Another plaintiff, Jameel Algibhah, stated, “They have done a lot of damage to me and to my life. They messed up my life. I haven’t seen my family in a long time. My youngest daughter doesn’t even know me. I want to continue this lawsuit.”
Algibhah declined a “request from FBI agents to attend certain mosques, to act ‘extremist,’ and to participate in online Islamic forums and report back to the FBI agents,” according to the filed lawsuit.
“After Mr. Algibhah learned that he was on the No Fly List, the same FBI agents again visited him, telling him that only they could remove his name from the No Fly List if he agreed to act as an informant.” He refused to become an informant, and, as a result, has not been able to visit his wife and three daughters in Yemen since 2009.
The Center for Constitutional Rights claims the men have lost their jobs, faced stigmas in their communities and “suffered severe financial and emotional distress.”
While the letters were clearly intended to convince the men to drop their lawsuit and help the government win dismissal, lawyers for the men will continue to seek redress for their placement on the No Fly List.
“These four men spent years not knowing whether they could fly, with the stigma of being on the list hanging over their heads,” CCR senior managing attorney Shayana Kadidal stated. “While we’re gratified that our clients can now get on with their lives, what happened here was not a simple error. It was an abuse invited by a system that lacks transparency and accountability.”
Kadidal added, “The courts need to ensure that people placed on the list solely as leverage to force them to spy on their communities can seek justice for the injuries they suffered.”

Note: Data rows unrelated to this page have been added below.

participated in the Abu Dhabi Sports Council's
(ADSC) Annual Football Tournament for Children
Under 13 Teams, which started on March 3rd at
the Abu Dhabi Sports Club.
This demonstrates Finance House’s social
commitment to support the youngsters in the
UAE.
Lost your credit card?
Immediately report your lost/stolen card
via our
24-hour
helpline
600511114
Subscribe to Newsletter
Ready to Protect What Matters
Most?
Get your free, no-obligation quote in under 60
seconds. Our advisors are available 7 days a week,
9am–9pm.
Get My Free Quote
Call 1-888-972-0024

The notification is part of a new procedure adopted after a federal court in Oregon ruled in June of last year that US citizens placed on the No Fly List had their rights to “procedural due process” violated and instructed the government to provide a “new process” that satisfied the “constitutional requirements for due process.”
In the case of Gulet Mohamed, a US citizen who claims his constitutional rights were violated when he was placed on the No Fly List, was notified that he could use this procedure if he wanted.

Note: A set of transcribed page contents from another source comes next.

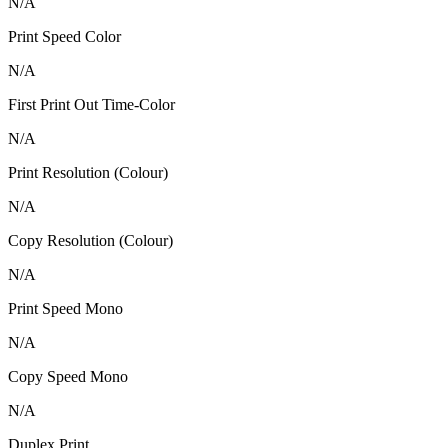
N/A
Print Speed Color
N/A
First Print Out Time-Color
N/A
Print Resolution (Colour)
N/A
Copy Resolution (Colour)
N/A
Print Speed Mono
N/A
Copy Speed Mono
N/A
Duplex Print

His lawyer, Gadeir Abbas, was not persuaded that this improved the constitutionality of the No Fly List.
“What revisions have been made are essentially meaningless,” Abbas declared in April. “While it’s an extremely minuscule step forward that the government is now willing to confirm whether or not someone is on the No Fly List, the fact remains that people on the No Fly List don’t need the government to tell them whether or not they are on that list because they find out for themselves when they try to fly.”
The government is only willing to identify the criteria under which a person has been listed. That criteria is “so broad as to actually communicate no meaningful information to allow a person to rebut the designation,” Abbas added.

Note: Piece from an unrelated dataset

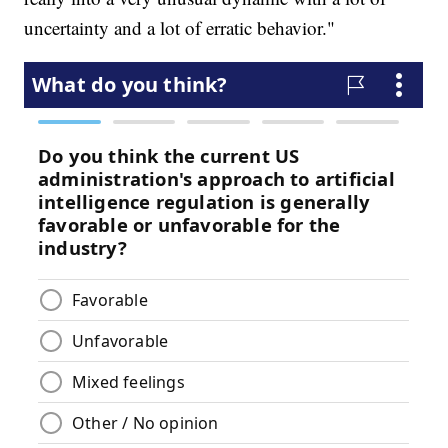
uncertainty and a lot of erratic behavior."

None of the changes would help American Muslims like Tanvir, Algibhah, Shinwari or Sajjad. The notification they received would not have to confirm that the FBI was responsible for their placement or that there was any wrongdoing by agents. It would not have to confirm that rights had been violated—and probably would not to protect the government from lawsuits.
“It remains far too easy for the government to place people on the No-Fly List and far too difficult for those people to challenge that decision,” Ramzi Kassem of the Creating Law Enforcement Accountability & Responsibility (CLEAR) Project, co-counsel in the lawsuit.
The notification letters suggest that the best way for American Muslims to get off the No Fly List is to sue the government, however, not every American Muslim on the watch list has the will to challenge the government and risk further intimidation and harassment.
The Justice Department maintains there is “no constitutional right not to become an informant.” No “religious burden” is imposed if an FBI agent demands that an American Muslim spy for the government. If it did burden them, it is an American Muslim’s responsibility to inform agents of their “religious objections.” And, despite losing multiple No Fly List lawsuits, the Justice Department is still unwilling to recognize that Americans have a “liberty interest” in air travel.